Last year, Icahn unsuccessfully nominated a slate of new board members for the specialty pharma, which staved off the attack and instead obtained enough votes to add three new independent board members of its own liking to the board.
But now, despite Forest's claims that business is going well in the face of patent-cliff woes, Icahn is back for another round. Once again, Icahn is proposing that his associate, Dr. Eric Ende, join Forest's board. Otherwise, his SEC filing does not state how many new board members he wants to nominate, other than clarifying that his would be a minority slate.
Forest CEO and Chairman Howard Solomon, in a May 30 release, said he always welcomes "constructive input" from shareholders but added that he was "puzzled and disappointed" that Icahn chose the threat of a proxy contest for the second consecutive year. Despite the loss this year of patent protection for antidepressant Lexapro (escitalopram oxalate) and the anticipated LOE for Alzheimer's disease drug Namenda (memantine HCl) in 2015, Forest has been offsetting expected revenue losses with new product launches.

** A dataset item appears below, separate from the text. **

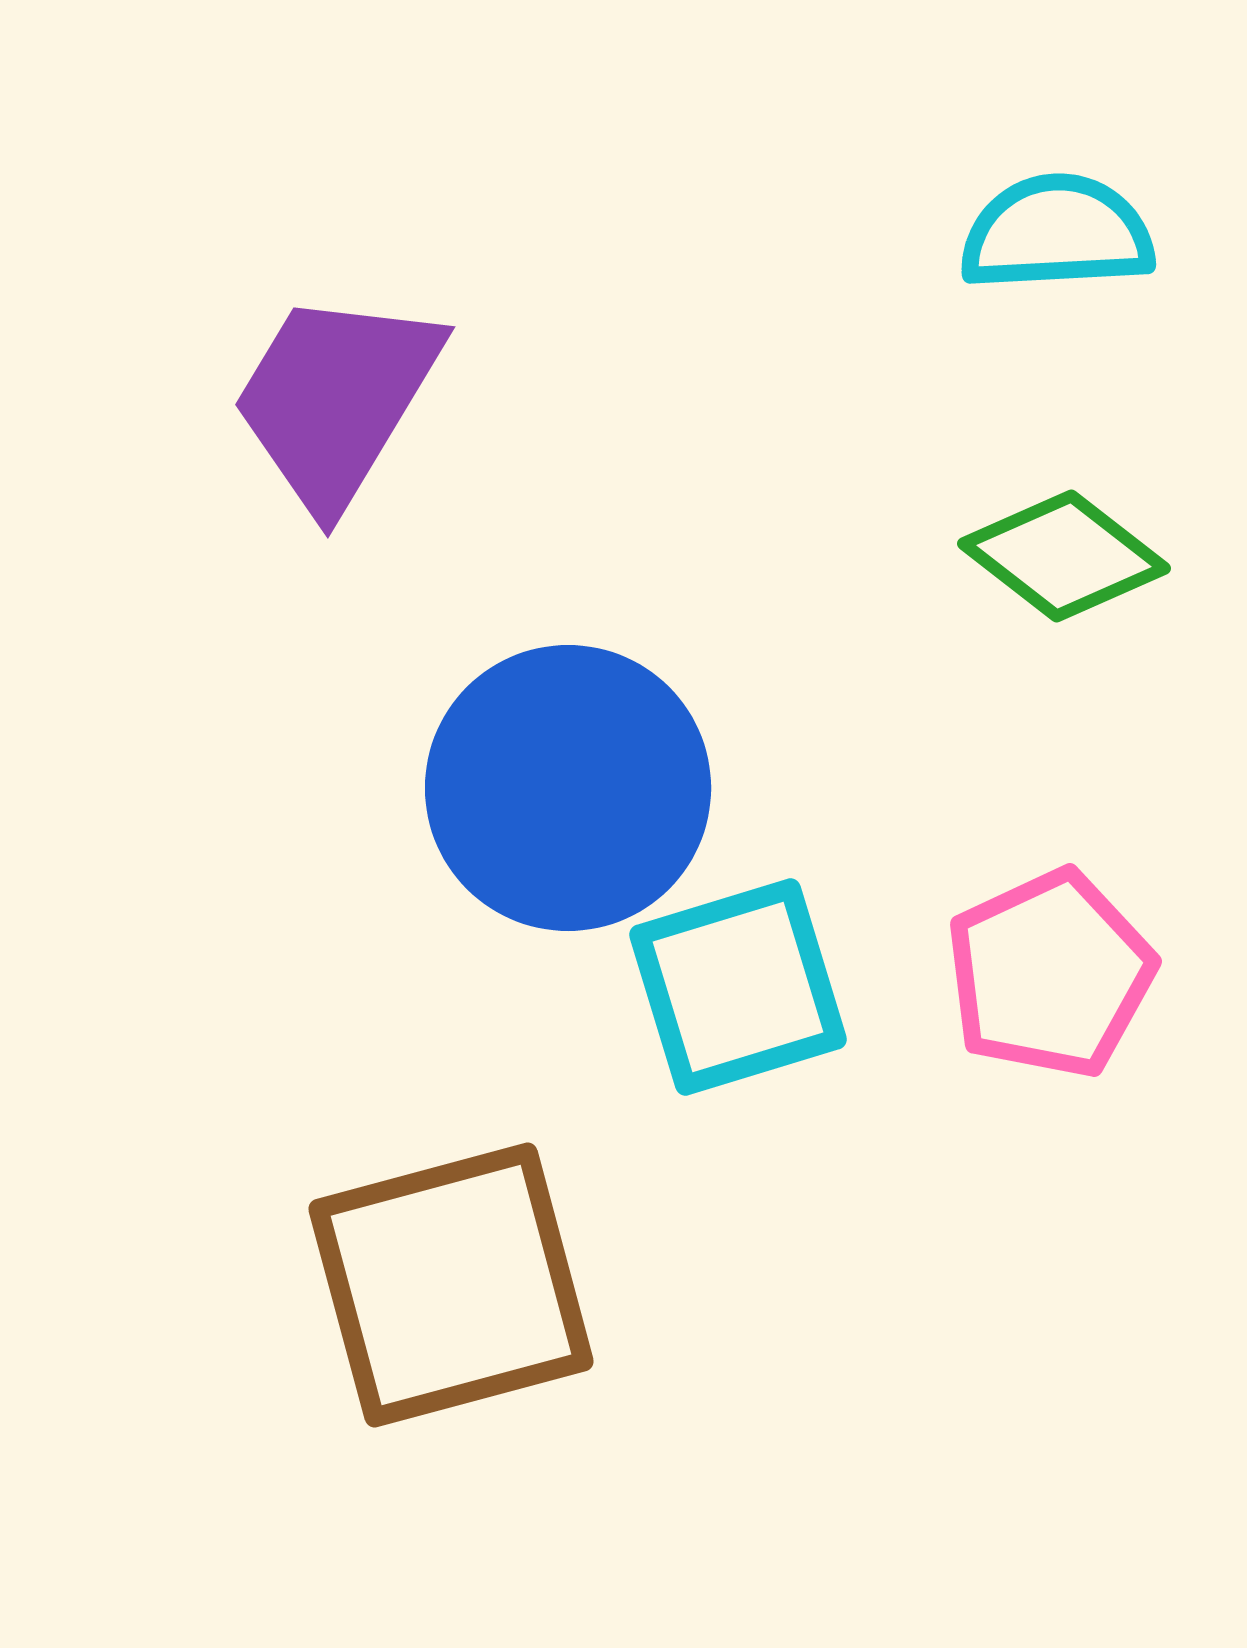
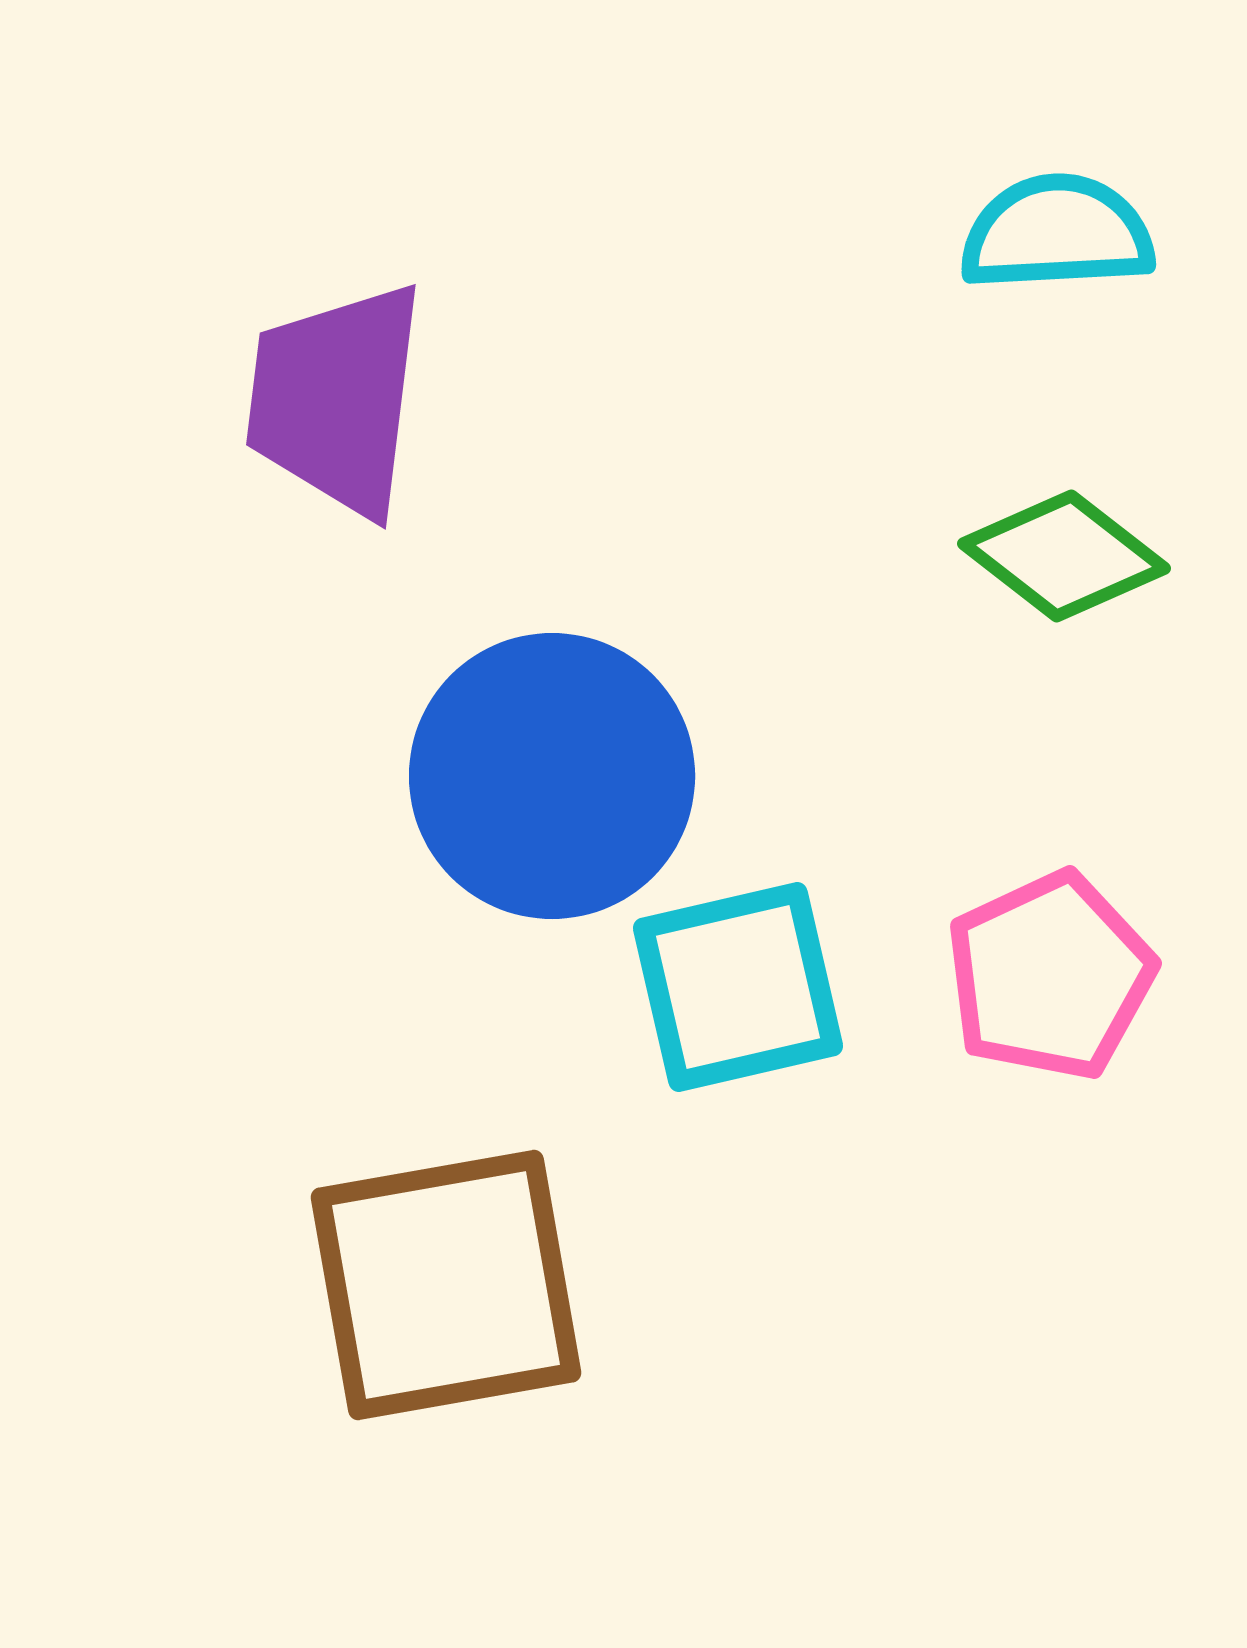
purple trapezoid: rotated 24 degrees counterclockwise
blue circle: moved 16 px left, 12 px up
pink pentagon: moved 2 px down
cyan square: rotated 4 degrees clockwise
brown square: moved 5 px left; rotated 5 degrees clockwise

“Forest Laboratories is strong and performing well," Solomon asserted. "We are executing on the plan outlined last year. We have continued to advance our late stage R&D pipeline through the FDA, successfully launched Daliresp and Viibryd – our two most recent primary care products – and reported solid financial performance for fiscal 2012 as we managed expected patent expirations. We are optimistic about our future prospects and believe we are well positioned to build on our strong track record of success, while continuing to deliver groundbreaking therapies to the patients and communities we serve.”
During its most recent quarterly earnings call April 17, Forest reported net sales had declined 8.7% to $997 million, which might play into Icahn's pitch to shareholders to back his board slate. With the March 14, 2012, patent expiry of Lexapro, sales of the SSRI already were in steep decline, down to $356 million from $595 million in the quarter one year earlier. Meanwhile, chronic obstructive pulmonary disease drug Daliresp (roflumilast) had posted quarterly sales of $13.1 million, the new SSRI Viibryd (vilazodone HCl) brought in $24.9 million, and another recent launch, broad-spectrum antibiotic Teflaro (ceftaroline fosamil) tallied $7.9 million in net sales.
To offset Icahn's potential arguments about earnings potential and management and board governance issues, Solomon also talked up the value of the three new board members elected last year – Christopher Coughlin, a former CFO at Tyco International and Pharmacia, Gerald Lieberman, the former chief operating officer at Alliance Bernstein, and Brenton Saunders, president and CEO of Bausch & Lomb. "These additions have enhanced our board through their operational skills, financial acumen, investor perspective, compliance expertise, and corporate governance experience," he said.
Whatever his rationale, though, it seems likely that Solomon and his team will have to familiarize themselves with Icahn's relentless brand of activism. Icahn apparently believes in the bromide "try, try again," as former Genzyme CEO Henri Termeer and once and former big names across the biotechnology landscape could well tell him.
In the meantime, Forest is continuing with its own business development strategy, looking to enhance its existing portfolio of hospital-based antibiotics through a June 1 option agreement with Austria's Nabriva Therapeutics. Forest is paying Nabriva $25 million upfront and will co-fund and co-develop the novel antibiotic candidate BC-3781, a pleuromutilin, that produced positive Phase IIb data in acute bacterial skin and skin structure infections in 2011. A pivotal Phase III program is planned for next year. Over the next 12 months as the two companies advance '3781, Forest will hold an option, not just on the antibiotic, but to acquire all of Nabriva, dependent on certain (but of course unspecified) contingences.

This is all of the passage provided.